Gerd Isenberg wrote:
Why do you expect those games not independent from each other?
Code: Select all
1: =--===++--=-=-++=-=-++++---+=+-+--=+-=-+-+-=-++-+++--=+=++=+---+-+++-==+---++=-- (-2)
2: =---+---+-=+=-+++---++------+=-+===+---=--=---+--+=-=-=-++-+--+--+---=-=+-+++++- (-18)
3: +---=-=-+++-+=+===--+++----=-+-=-+++-+----=-=+==+-=+--+--+=+--+=+=+-+++-+-=+--=- (-6)
4: =-=-==--+---+-=+=----+=---+===---=-=---=--====+------=---+-+--+--=+--++=+--+--=- (-31)
I see this is remains unanswered. You must realize that it is not easy to explain one semester worth of statistical knowledge for math students into a single post...
One other crucial point is that the data above was given together with the information that this data was part of a set of 32 that had an average score of -2.
The variance of a quantity is the average of the square of the deviation of the average. To not complicate it too much, assume that the grand average of all results is zero (equal amounts of + and - occurs). Then the deviation from average is just the result itself, and to get the variance, you have to square those deviations, and then take the average of those squares.
Now the mini-match results are the sum of 80 game results. Squaring a sum of N terms gives you squares of each of the N terms, but also double product of pairs of terms (N*(N-1)/2 of them). The point now is that with independent games, the double products always average to zero, because the ++ and -- combinations (where the product is positive) cancel the equally probable +- and -+ combinations (where the product is negative). Remember we assumed + and - were equally probable. If they are not, the result would still hold, but the math to show it would be much more cumbersome.
So in the average of the squared deviations, only the squares of the terms contribute (as they are always positive), and that makes the variance of the sum (= mini-match result) equal to the sum of the variances of the individual games. As the variance of a game is limited to 1 (because the result can be at most +1 or -1, both of which have a square of 1), that means the variance in the result of 80 independent games can at most be 80 (and thus the SD sqrt(80) = ~9). Because draws are reasonably abundant, the variance in practice will be lower (as 0 squared equals 0, and thus lowers the average), more like 7 or 8.
Now one of the deviations shown is many times larger than that (-29).

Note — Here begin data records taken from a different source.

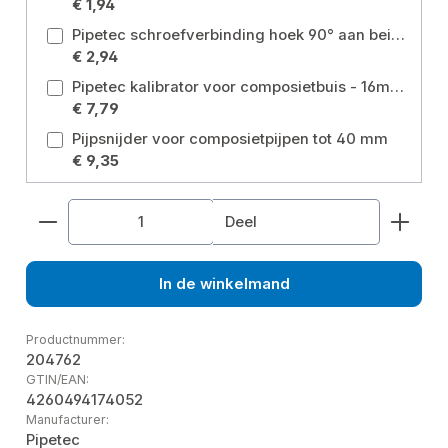
€ 1,94
Pipetec schroefverbinding hoek 90° aan beide zijden aluminium composiet buis 16 x 2 mm Maat: 90° 16 x 2 millimeter
€ 2,94
Pipetec kalibrator voor composietbuis - 16mm - 20mm - 26mm Maat: 16 mm - 20 mm - 26 mm
€ 7,79
Pijpsnijder voor composietpijpen tot 40 mm
€ 9,35
Producthoeveelheid: Voer de gewenste hoeveelhe
Deel
In de winkelmand
Productnummer:
204762
GTIN/EAN:
4260494174052
Manufacturer:
Pipetec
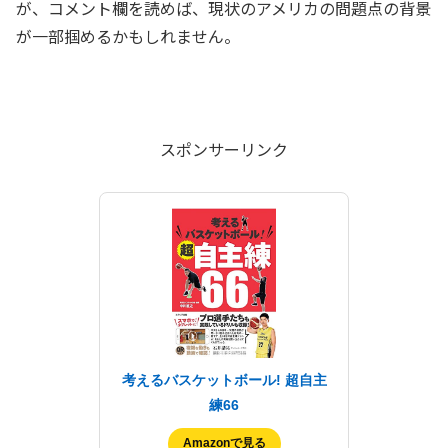
が、コメント欄を読めば、現状のアメリカの問題点の背景
が一部掴めるかもしれません。
スポンサーリンク
考えるバスケットボール! 超自主
練66
Amazonで見る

For sums of independent events the probability distribution is nearly universal (the so called "normal" distribution), when you scale it to the SD. This deviation is about 4 times SD, and the probability for that can be looked up in a table for the normal distribution to be only 1 in 15,000 (that you make it in either direction, as +29 would have disturbed us as much as -29).

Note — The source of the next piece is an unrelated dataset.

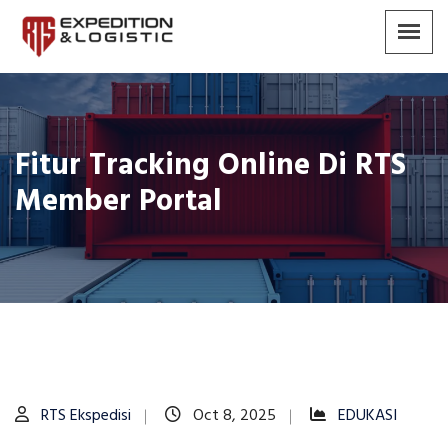
Fitur Tracking Online Di RTS
Member Portal
RTS Ekspedisi
Oct 8, 2025
EDUKASI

If in practice such extreme diviations occur much more frequently than this, it either means the distribution of the mini-match results is not normal, or that it is normal, but with a larger variance. Both of these can only happen if the individual games somehow conspire to cause extreme deviations, i.e. a large number should decide to all produce a +, or all produce a -, but rarely produce results where some are + and others are -.
So this is what is troubling us. One of those 4 mini-match resulta shows a deviation so big that should almost never occur in a sum of 80 independently chosen 1 and -1, even if you would choose these individual 1 and -1 through a coin flip (= totally random). That the results of a chess game between the same engine from the same starting position might not be totally random can only make things worse: the variance of an individual 'sample position' would go down even further by such an effect, making the observed deviation even less likely. So the behavior of chess engines is not relevant at all for addressing this problem.